◆ Exercise description ◆
Your reply should reproduce all the data below exactly while excluding the pictures.

Task input below:

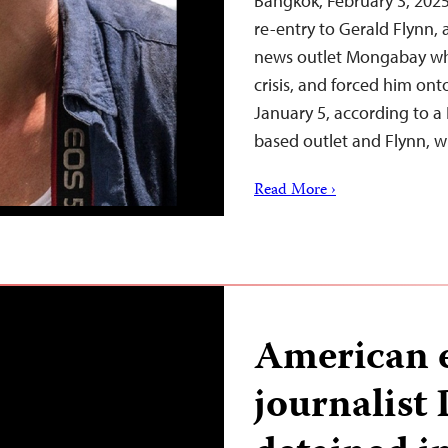
Bangkok, February 3, 202
re-entry to Gerald Flynn, 
news outlet Mongabay wh
crisis, and forced him ont
January 5, according to a 
based outlet and Flynn, 
Read More ›
American 
journalist 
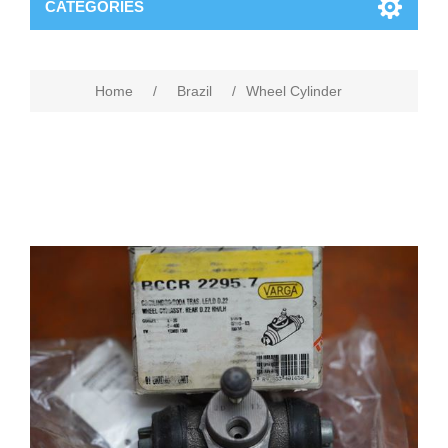
CATEGORIES
Home
/
Brazil
/
Wheel Cylinder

End of Task input.

◆ Reply ◆
Bangkok, February 3, 202
re-entry to Gerald Flynn, 
news outlet Mongabay wh
crisis, and forced him ont
January 5, according to a 
based outlet and Flynn, 
Read More ›
American 
journalist 
CATEGORIES
Home
/
Brazil
/
Wheel Cylinder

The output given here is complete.